## [WHAT IS REQUIRED]
Where the line containing "più disponibilità economica." appears in the entries below, start there and print only that line and every line after it, exactly, through the end, excluding pictures.

## [EXERCISE INPUTS]
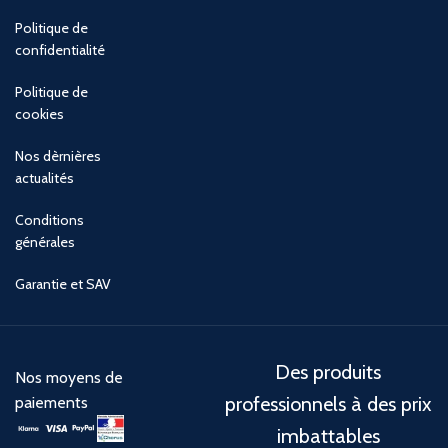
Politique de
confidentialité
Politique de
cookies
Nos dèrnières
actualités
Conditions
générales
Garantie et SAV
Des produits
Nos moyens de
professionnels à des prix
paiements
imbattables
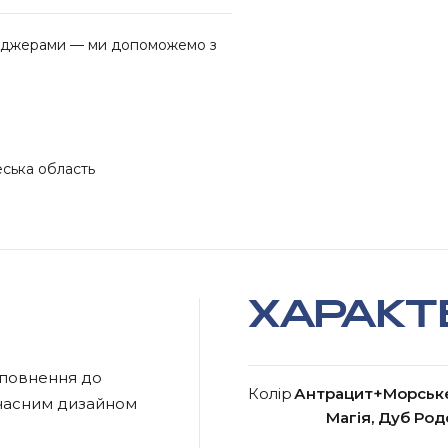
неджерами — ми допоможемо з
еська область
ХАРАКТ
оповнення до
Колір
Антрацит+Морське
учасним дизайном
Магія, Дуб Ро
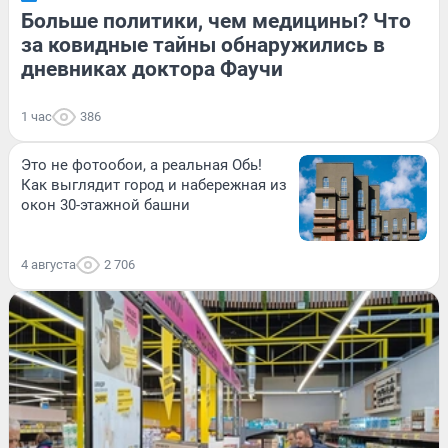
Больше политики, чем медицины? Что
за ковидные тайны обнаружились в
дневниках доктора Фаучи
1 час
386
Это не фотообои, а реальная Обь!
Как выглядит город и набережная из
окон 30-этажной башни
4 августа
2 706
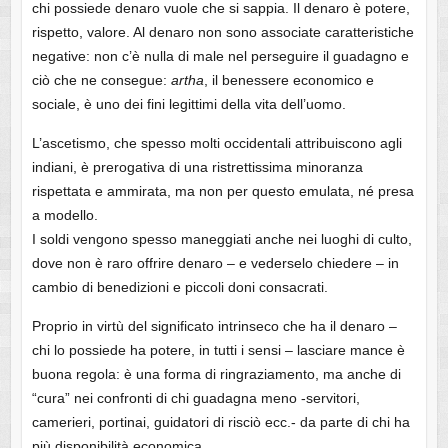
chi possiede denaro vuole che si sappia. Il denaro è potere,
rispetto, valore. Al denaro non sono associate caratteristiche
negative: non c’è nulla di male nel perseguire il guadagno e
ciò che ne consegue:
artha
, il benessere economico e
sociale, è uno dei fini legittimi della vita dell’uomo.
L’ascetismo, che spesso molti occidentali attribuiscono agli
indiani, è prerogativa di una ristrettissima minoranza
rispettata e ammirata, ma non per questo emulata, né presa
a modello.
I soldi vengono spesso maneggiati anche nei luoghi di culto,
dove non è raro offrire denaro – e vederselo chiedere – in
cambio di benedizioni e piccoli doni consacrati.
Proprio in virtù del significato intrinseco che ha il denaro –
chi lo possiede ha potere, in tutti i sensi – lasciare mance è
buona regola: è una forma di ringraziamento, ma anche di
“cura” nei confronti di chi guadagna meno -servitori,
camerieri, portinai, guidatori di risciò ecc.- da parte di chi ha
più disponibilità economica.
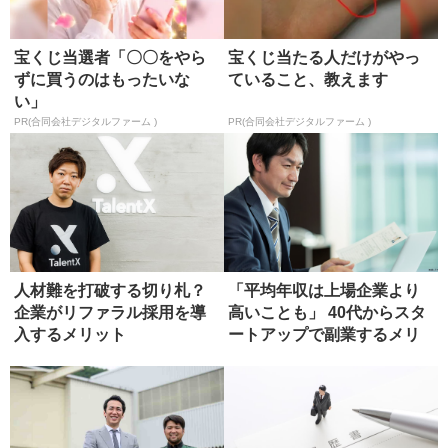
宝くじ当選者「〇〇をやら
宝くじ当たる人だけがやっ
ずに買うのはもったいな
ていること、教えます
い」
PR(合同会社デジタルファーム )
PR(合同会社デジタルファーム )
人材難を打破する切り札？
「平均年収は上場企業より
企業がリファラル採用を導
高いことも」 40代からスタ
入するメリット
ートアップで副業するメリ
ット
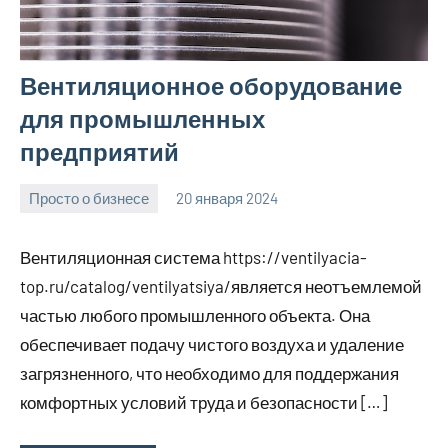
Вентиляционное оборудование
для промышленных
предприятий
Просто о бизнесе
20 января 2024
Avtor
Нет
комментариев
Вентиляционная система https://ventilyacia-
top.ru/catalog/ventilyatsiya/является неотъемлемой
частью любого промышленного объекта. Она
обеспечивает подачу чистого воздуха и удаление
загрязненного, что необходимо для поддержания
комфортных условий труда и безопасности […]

## [EXERCISE ANSWER]
più disponibilità economica.
宝くじ当選者「〇〇をやら
宝くじ当たる人だけがやっ
ずに買うのはもったいな
ていること、教えます
い」
PR(合同会社デジタルファーム )
PR(合同会社デジタルファーム )
人材難を打破する切り札？
「平均年収は上場企業より
企業がリファラル採用を導
高いことも」 40代からスタ
入するメリット
ートアップで副業するメリ
ット
Вентиляционное оборудование
для промышленных
предприятий
Просто о бизнесе
20 января 2024
Avtor
Нет
комментариев
Вентиляционная система https://ventilyacia-
top.ru/catalog/ventilyatsiya/является неотъемлемой
частью любого промышленного объекта. Она
обеспечивает подачу чистого воздуха и удаление
загрязненного, что необходимо для поддержания
комфортных условий труда и безопасности […]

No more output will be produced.